Der Jahresausklang ist seit jeher eine besondere Zeit der Inneschau, des Loslassens und Wünschens dessen, was kommen mag. Dabei gibt es wenige Nächte, denen im europäischen Raum so viel Bedeutung zugemessen wird wie den Rauhnächten, die bei unseren Vorfahren als Heilig galten.

Die Rauhnächte sind eine Zeit des Wandels und der Reinigung. Es geht um Loslassen und Neubeginn.

Rauhnächte und ihre Bedeutung

Das Sonnenjahr mit 365 Tagen und das Mondjahr mit 354 Tagen.
In der Nacht vom 24. auf den 25. Dezember ist die erste Rauhnacht, die Letzte in der Nacht vom 5. auf den 6. Januar. Die 12 Tage zwischendrin bilden die heiligen Nächte, in denen man erzählt, dass die Grenze zu anderen Welten dünn wie ein Schleier sei. 

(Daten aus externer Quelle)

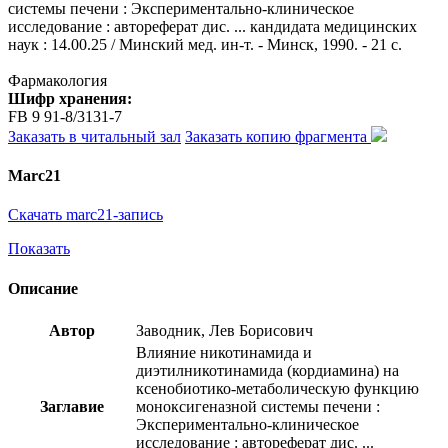
системы печени : Экспериментально-клиническое
исследование : автореферат дис. ... кандидата медицинских
наук : 14.00.25 / Минский мед. ин-т. - Минск, 1990. - 21 с.
Фармакология
Шифр хранения:
FB 9 91-8/3131-7
Заказать в читальный зал
Заказать копию фрагмента
Marc21
Скачать marc21-запись
Показать
Описание
Автор
Заводник, Лев Борисович
Влияние никотинамида и
диэтилникотинамида (кордиамина) на
ксенобиотико-метаболическую функцию
Заглавие
моноксигеназной системы печени :
Экспериментально-клиническое
исследование : автореферат дис. ...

Schon unsere Vorfahren wussten, dass uns insbesondere dieser Zeitraum, wie kein anderer im Jahr, eine unmittelbare Möglichkeit bietet, in die Anderswelt einzutauchen, denn die Tore stehen weit offen. Es ist die Zeit der Rückverbindung zu den Ahnen, die Verbindung zu den Lichtwesen, Engeln, Erzengeln und der Götter. Es ist die Zeit der Vertreibung und Auflösung, der Orakel und Weissagungen sowie des Neubeginns. Eine Zeit also, um sein Schicksal neu zu gestallten.

Aus diesem Grund wurde daher nach Möglichkeit nicht gearbeitet, sondern dem Zusammensein mit der Familie wie auch dem persönlichen Rückzug in die Stille und dem Verweilen in der Natur viel Aufmerksamkeit gewidmet.

Ein Blick in die Zukunft

Die Rauhnächte gelten als besondere Zeit, um altes belastendes zu verabschieden, um Platz für Neues zu schaffen.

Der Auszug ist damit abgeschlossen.